* MATERIALS PROVIDED:
┌──

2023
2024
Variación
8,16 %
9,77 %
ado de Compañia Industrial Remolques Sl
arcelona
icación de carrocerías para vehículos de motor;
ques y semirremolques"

└──
┌──

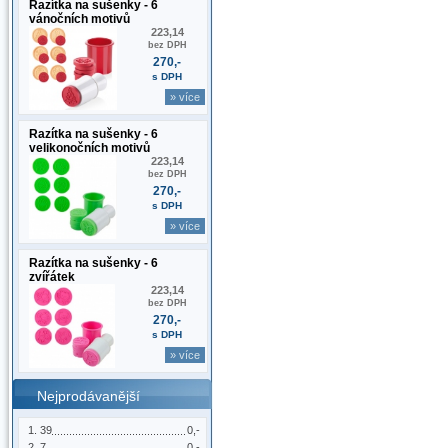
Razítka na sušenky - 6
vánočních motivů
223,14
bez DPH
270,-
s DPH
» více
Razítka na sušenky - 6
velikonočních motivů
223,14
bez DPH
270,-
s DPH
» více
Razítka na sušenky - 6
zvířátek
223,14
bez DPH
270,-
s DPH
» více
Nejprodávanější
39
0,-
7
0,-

└──

* TRY IT: Tell how many lines above contain the word "motivů". Nothing but the number is needed.

* ANSWER: 2